Bright Simon’s Take On Starlink’s Entry into Ghana
The standard claim is that low earth orbit (LEO) satellite broadband providers, like Starlink, will kill telcos and eventually rob governments of taxes. Like most things, there is always nuance. As the upcoming entry of Starlink into Ghana shows, incumbents and politicians don’t give in too easily.
Starlink is actually not Ghana’s first mass-market satellite internet entrant. It was OneWeb, an Eutelsat subsidiary seeking to challenge Starlink that nearly went bankrupt in the process until it was rescued by the UK govt and Airtel.
In 2022, it set up a gateway in Tema to be managed by top enterprise connectivity incumbent, Comsys, a favourite ISP for Ghana’s financial industry.
OneWeb’s rollout may have been slow but it gave ideas to the govt and regulatory bosses when the Starlink opportunity reared its head. They tried to convince the company, founded by maverick billionaire Elon Musk, to partner a lightweight state-owned entity called RuraCom to improve connectivity in rural areas but Starlink didn’t seem enthusiastic.
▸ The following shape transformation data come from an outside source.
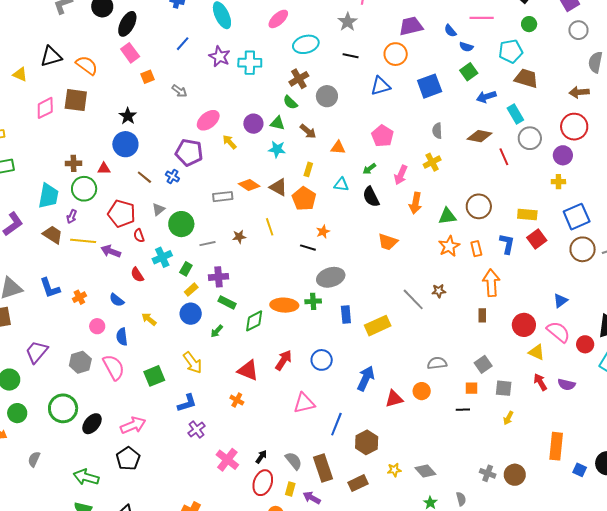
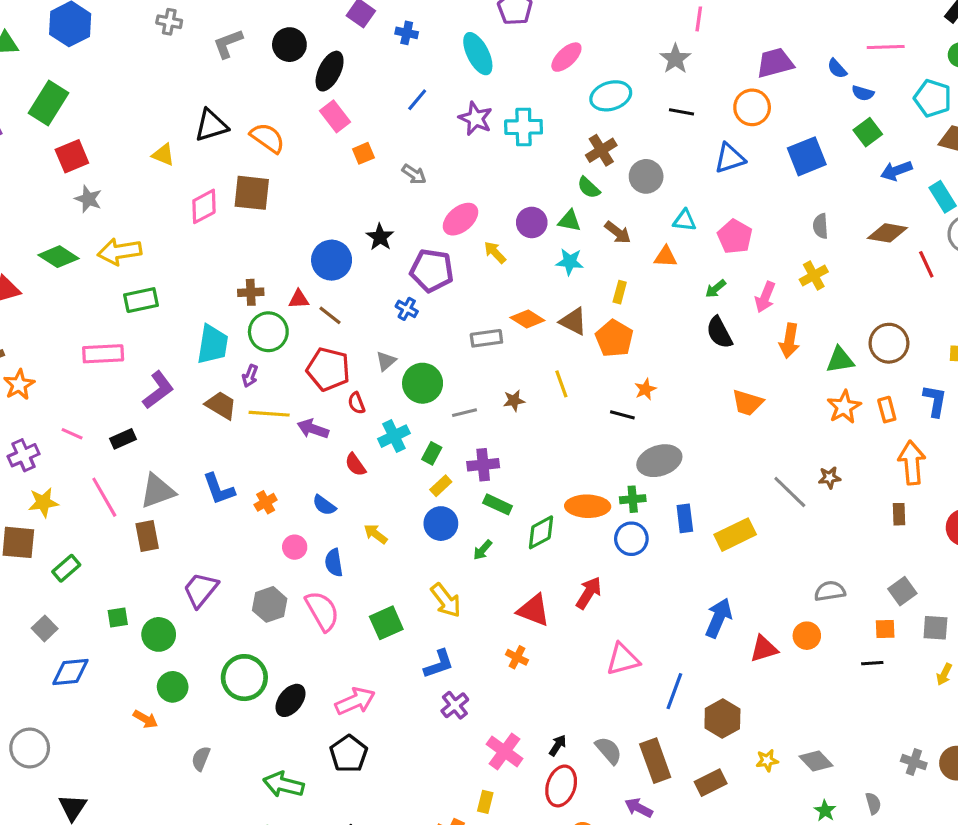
cyan pentagon: (511, 51) -> (933, 98), turned 30
black star: (128, 116) -> (380, 237), moved
brown line: (144, 177) -> (330, 315), moved
cyan triangle: (341, 184) -> (685, 220), moved
blue circle: (322, 360) -> (631, 539), moved
yellow rectangle: (290, 489) -> (485, 802), moved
In the latest satellite internet licensing regime, the govt has made partnering with RuraCom and/or telecom incumbents a requirement for certain license categories.
Starlink doesn’t even seem keen to establish a ground station or physical “point of presence” in Ghana yet. In Nigeria it has both, and is planning 4 more. In the UK it rents 3 gateways and is building 6 more. Just like in Ghana, the Elon Musk company hasn’t built any physical sites in Kenya and Mozambique. Traffic there is round-tripped as necessary to the nearest ground station in Nigeria.
In fact, the latest generation satellites in Starlink’s 6000-unit constellation even have laser links among them to reduce dependency on ground infrastructure as much as possible.
Unlike geostationary satellite applications, LEO systems like Starlink were designed from the outset to overcome the latency, bandwidth, and handover interval limitations of satellite internet provision more through sheer fleet size (Starlink aims to hit 12,000 satellites in the near future, and, according to Immarsat, there is an LEO project with a planned fleet-size of over 350,000 satellites). And connectivity among the satellites themselves.
Yet, a physical footprint cannot entirely be ignored when traffic surges. As recent research by a TUM-Edinburgh University team shows, as users multiply and traffic surges, ground infrastructure becomes critical else quality suffers, as has been the case in some parts of Latin America and the Philippines.
But traffic has to surge first. Business models, such as allowing users to rent expensive equipment instead of buying them outright, an experiment ongoing in Kenya, that will drive this surge for Starlink are yet to mature in Africa.
In Nigeria, dishes go for $275 ($350 in Kenya), and a monthly subscription costs ~$24. In Kenya, monthly rental rates are a mere ~$15 a month. Yet, disposable incomes being what they are, Starlink has struggled to hit 30,000 subscribers in Nigeria and is estimated to have a mere 6000 subscribers in Kenya. Analysts, however, believe that weak marketing partnerships are equally to blame.
Incumbents see an opportunity to engage. But partnering with mobile network operators hasn’t featured as strongly for Starlink as it has for other satellite operators.
MTN has tried to position very strongly as a strategic collaborator and has been working on pilot collaborations with multiple providers. In Rwanda, it is experimenting with the idea of Starlink facilitating enterprise connectivity and elsewhere it has mooted the concept of using it for backhaul operations.
Vodacom has a more intimate relationship with Starlink’s competitor, Amazon’s Project Kuiper.
OneWeb’s strategy seems increasingly more focused on this kind of reliance on incumbents. In Taiwan, it is Chunghwa Telecom’s fastest-growing bandwidth supplier. It also has agreements with Orange to provide backhauling in rural and remote locations across Africa, Europe and Latin America. Even geostationary players like Intelsat are hooking up with OneWeb to fill in latency gaps across their network.
Starlink too has signed backhauling deals with wholesalers like AMN and KDDI, but its strategy to own last-mile relations with consumers has never wavered. As also is the goal to minimise in-country costs.
So, at least for now, Ghana’s telecom chiefs may have to make do with just the $25,000 “earth station network” license and $6,000 application fees due from Starlink (unlike elsewhere, there is no requirement for a separate gateway license). There is also a requirement for it to pay 1% of annual revenue. But these sums are a far cry from the millions governments have got used to from telcos.
Any local use of frequency spectrum, however, would have to be licensed separately, providing yet another opening for politicians to push for “partnerships” with favoured telcos like AT and Ascend Digital.
It is a long road to anyone making any big bucks from Starlink’s entry into Ghana for sure, except maybe the lucky satellite dish distributor, the relatively obscure Galaxy Aerospace.